Don't you think that God is beyond being inside a mere idol?

It is said in the Yajur Veda, that those who think that Ishwar moves here and there are ignorant.

It pervades all.

Wouldn't it be more fitting to say that God is great and 'everywhere' (literally from a Hindu perspective) and just pray in the open without directing your prayer to a specific lifeless idol?

In Islam we have the Kaba towards which we face, however it doesn't represent God in any way. It's a sense of direction through which we are prevented from praying towards other things, like the graves of whom we consider to be good people, like that of our Prophet and thereby commit idolatry.

What is the difference between praying in open space or looking at a Murti/Kaba, if Ishwar is Omnipresent?
 

Satyamavejayanti

Well-Known Member
F0uad;2905622]If you say for example: all Cows are God and then have a Cow-Statue before you when you pray it seems to me that it defiantly looks like Idol-worship, now someone can say ''It isn't'' and i am willing to belief that person but would it not be better to remove the whole ''statue or idol'' in the first place when you pray and pray to a formless god (if you belief he is formless) even if its a ''respected or loved figure''.

I know this reply is not for me, sorry if I offend. I can say the same for the KABA, its Idol worship.
 

idea

Question Everything
... praying in open space ...

I do think that some places are more spiritual than others - sure you can pray anywhere, but you will probably have a more spiritual experience if you are in some quiet peaceful environment... many prayers in the Bible happen in mountains...

Matthew 14:23 And when he had sent the multitudes away, he went up into a mountain apart to pray: and when the evening was come, he was there alone.

mountains are spiritual places for me too (I grew up in the mountains). We also have temples that are cept clean/bright/pure/quiet as holy places of prayer.
 

Satyamavejayanti

Well-Known Member
I do think that some places are more spiritual than others - sure you can pray anywhere, but you will probably have a more spiritual experience if you are in some quiet peaceful environment... many prayers in the Bible happen in mountains...

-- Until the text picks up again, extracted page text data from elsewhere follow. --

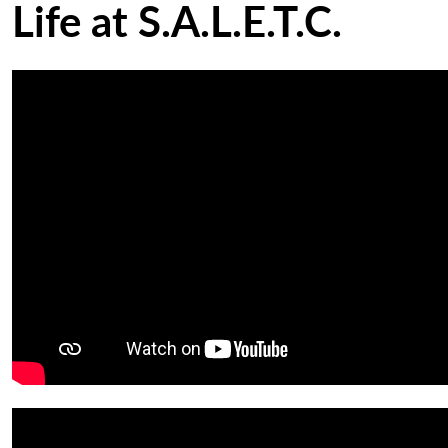
Life at S.A.L.E.T.C.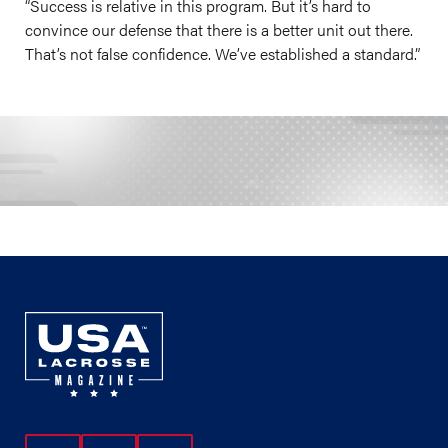
“Success is relative in this program. But it’s hard to
convince our defense that there is a better unit out there.
That’s not false confidence. We’ve established a standard.”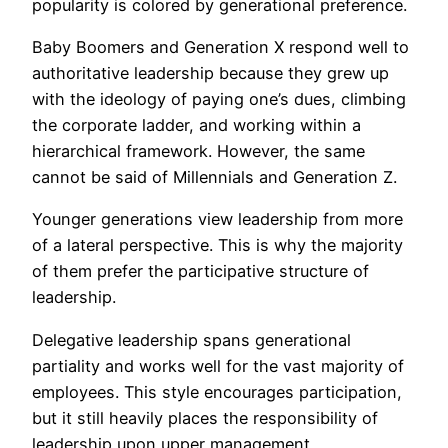
popularity is colored by generational preference.
Baby Boomers and Generation X respond well to
authoritative leadership because they grew up
with the ideology of paying one’s dues, climbing
the corporate ladder, and working within a
hierarchical framework. However, the same
cannot be said of Millennials and Generation Z.
Younger generations view leadership from more
of a lateral perspective. This is why the majority
of them prefer the participative structure of
leadership.
Delegative leadership spans generational
partiality and works well for the vast majority of
employees. This style encourages participation,
but it still heavily places the responsibility of
leadership upon upper management.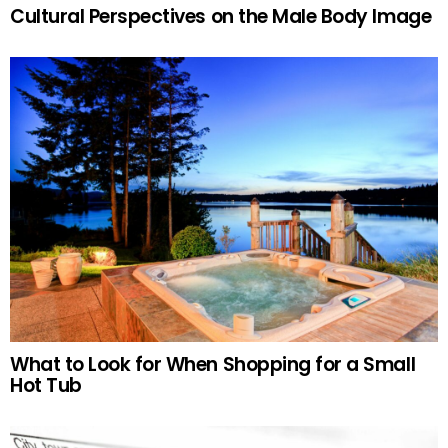
Cultural Perspectives on the Male Body Image
What to Look for When Shopping for a Small
Hot Tub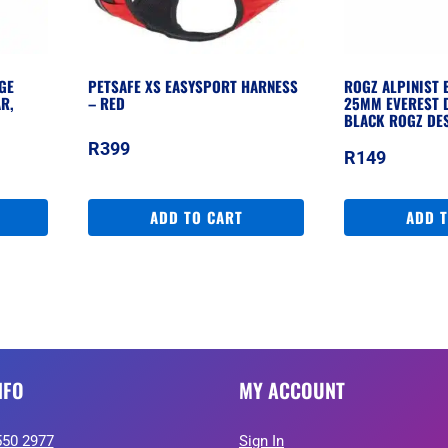
GE
PETSAFE XS EASYSPORT HARNESS
ROGZ ALPINIST 
R,
– RED
25MM EVEREST 
BLACK ROGZ DE
R
399
R
149
ADD TO CART
ADD 
NFO
MY ACCOUNT
550 2977
Sign In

Matthew 14:23 And when he had sent the multitudes away, he went up into a mountain apart to pray: and when the evening was come, he was there alone.

mountains are spiritual places for me too (I grew up in the mountains). We also have temples that are cept clean/bright/pure/quiet as holy places of prayer.

I don't think any particular place is more spiritual then another, your thinking brands one place of worship as spiritual and another as not.
A spiritual experience is not bound by geography.